--- Provided information Enclosed Below ---
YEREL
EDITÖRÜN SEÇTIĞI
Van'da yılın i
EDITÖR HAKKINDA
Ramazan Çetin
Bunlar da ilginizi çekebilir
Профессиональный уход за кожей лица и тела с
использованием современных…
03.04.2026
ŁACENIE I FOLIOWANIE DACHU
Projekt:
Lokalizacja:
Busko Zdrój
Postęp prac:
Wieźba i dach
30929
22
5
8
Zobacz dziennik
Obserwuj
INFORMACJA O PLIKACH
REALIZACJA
--- End of Enclosed Provided information ---
--- Provided information Enclosed Below ---
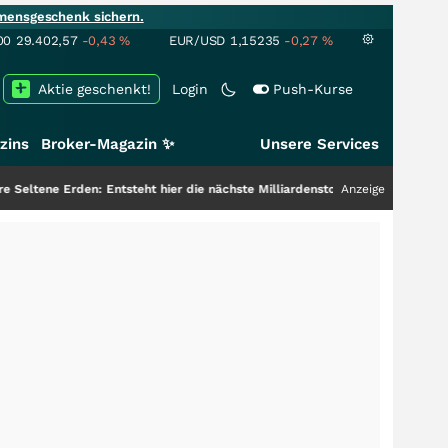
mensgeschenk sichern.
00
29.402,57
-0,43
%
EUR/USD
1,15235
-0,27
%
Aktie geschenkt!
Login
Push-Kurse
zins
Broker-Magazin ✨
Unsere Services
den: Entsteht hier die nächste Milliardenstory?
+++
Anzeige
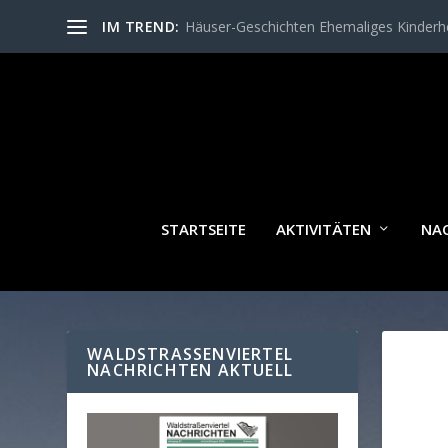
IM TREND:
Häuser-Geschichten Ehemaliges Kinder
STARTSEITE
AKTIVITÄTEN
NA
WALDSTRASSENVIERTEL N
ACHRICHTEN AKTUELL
--- End of Enclosed Provided information ---
--- Provided information Enclosed Below ---
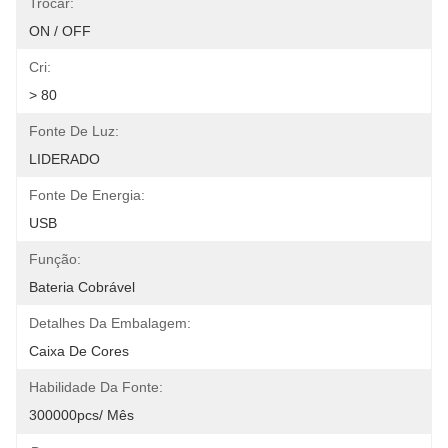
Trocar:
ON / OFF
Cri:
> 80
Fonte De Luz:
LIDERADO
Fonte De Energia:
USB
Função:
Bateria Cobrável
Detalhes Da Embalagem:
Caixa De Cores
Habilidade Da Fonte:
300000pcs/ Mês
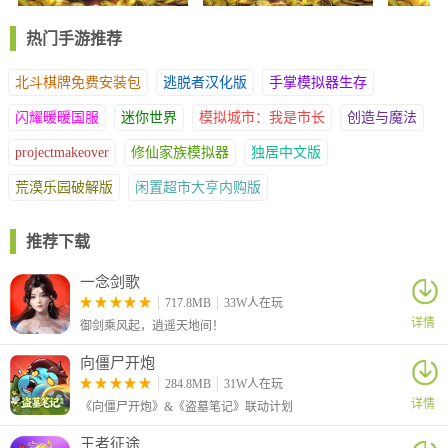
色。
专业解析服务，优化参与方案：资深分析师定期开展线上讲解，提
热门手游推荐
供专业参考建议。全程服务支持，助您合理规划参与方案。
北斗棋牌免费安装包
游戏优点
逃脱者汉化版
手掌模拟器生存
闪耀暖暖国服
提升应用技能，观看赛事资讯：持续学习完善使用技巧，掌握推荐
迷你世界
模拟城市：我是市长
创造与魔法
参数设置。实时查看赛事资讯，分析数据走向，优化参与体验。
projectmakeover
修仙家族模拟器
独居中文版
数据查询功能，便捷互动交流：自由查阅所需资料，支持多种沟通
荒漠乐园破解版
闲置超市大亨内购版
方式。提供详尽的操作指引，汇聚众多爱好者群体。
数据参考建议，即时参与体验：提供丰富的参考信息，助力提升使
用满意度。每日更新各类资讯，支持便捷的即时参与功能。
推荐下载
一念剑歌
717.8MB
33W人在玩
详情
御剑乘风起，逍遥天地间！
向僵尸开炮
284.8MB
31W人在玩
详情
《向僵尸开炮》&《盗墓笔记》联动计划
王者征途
--- End of Enclosed Provided information ---
## [Exercise brief]
Each line in the records that carries "Fonte" must be copied out.

## [Expected answer]
Fonte De Luz:
Fonte De Energia:
Habilidade Da Fonte:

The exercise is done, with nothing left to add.